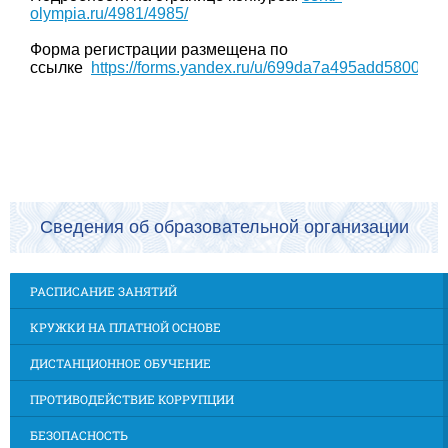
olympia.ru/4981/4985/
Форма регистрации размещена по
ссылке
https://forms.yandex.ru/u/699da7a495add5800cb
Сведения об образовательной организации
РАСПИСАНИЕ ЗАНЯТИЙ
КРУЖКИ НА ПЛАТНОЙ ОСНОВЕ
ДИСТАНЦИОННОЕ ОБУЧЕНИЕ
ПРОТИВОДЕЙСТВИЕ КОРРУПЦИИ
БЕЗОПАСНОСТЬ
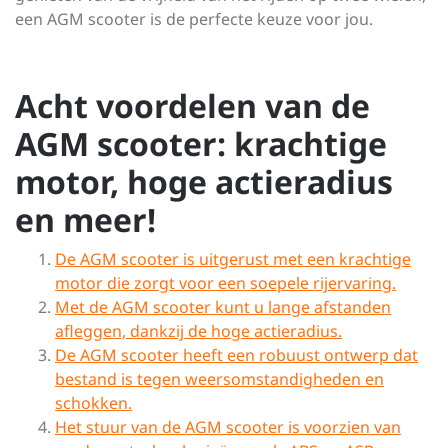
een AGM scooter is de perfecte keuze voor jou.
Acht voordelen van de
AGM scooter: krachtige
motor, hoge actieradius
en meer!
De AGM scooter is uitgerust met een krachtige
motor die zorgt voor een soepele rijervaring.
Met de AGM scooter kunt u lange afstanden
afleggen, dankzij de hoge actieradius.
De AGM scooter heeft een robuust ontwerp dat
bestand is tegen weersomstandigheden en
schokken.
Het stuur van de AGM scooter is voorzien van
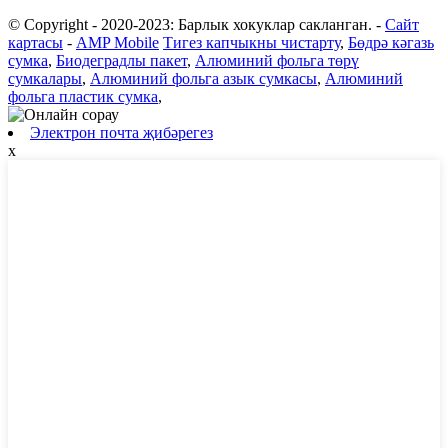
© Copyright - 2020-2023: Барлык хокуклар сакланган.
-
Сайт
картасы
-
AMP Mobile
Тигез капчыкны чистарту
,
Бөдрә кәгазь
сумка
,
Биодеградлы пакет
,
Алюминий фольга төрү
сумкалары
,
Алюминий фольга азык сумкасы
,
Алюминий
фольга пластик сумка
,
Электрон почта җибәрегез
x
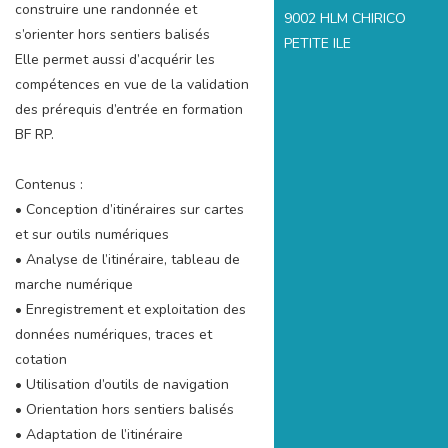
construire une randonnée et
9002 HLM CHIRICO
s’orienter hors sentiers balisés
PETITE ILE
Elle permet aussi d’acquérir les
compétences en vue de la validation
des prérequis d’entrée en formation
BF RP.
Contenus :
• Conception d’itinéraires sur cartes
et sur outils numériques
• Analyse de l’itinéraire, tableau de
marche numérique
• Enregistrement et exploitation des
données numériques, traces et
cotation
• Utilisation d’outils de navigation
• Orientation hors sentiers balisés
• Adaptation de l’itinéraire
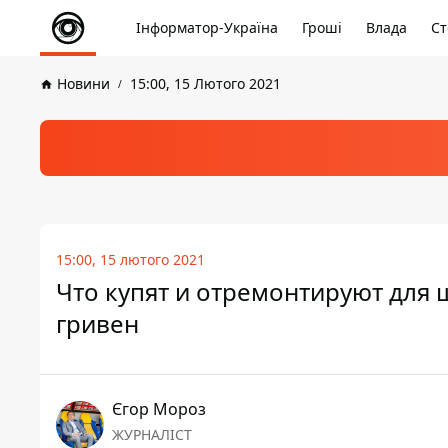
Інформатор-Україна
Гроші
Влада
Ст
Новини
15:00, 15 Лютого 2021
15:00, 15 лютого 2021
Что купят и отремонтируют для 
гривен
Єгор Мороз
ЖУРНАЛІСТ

EXERCISE GOAL:
Retype only the lines that run from the first line of the entries above to the line containing "БЕЗОПАСНОСТЬ", both included. Do not carry over any pictures.

EXERCISE ANSWER:
olympia.ru/4981/4985/
Форма регистрации размещена по
ссылке
https://forms.yandex.ru/u/699da7a495add5800cb
Сведения об образовательной организации
РАСПИСАНИЕ ЗАНЯТИЙ
КРУЖКИ НА ПЛАТНОЙ ОСНОВЕ
ДИСТАНЦИОННОЕ ОБУЧЕНИЕ
ПРОТИВОДЕЙСТВИЕ КОРРУПЦИИ
БЕЗОПАСНОСТЬ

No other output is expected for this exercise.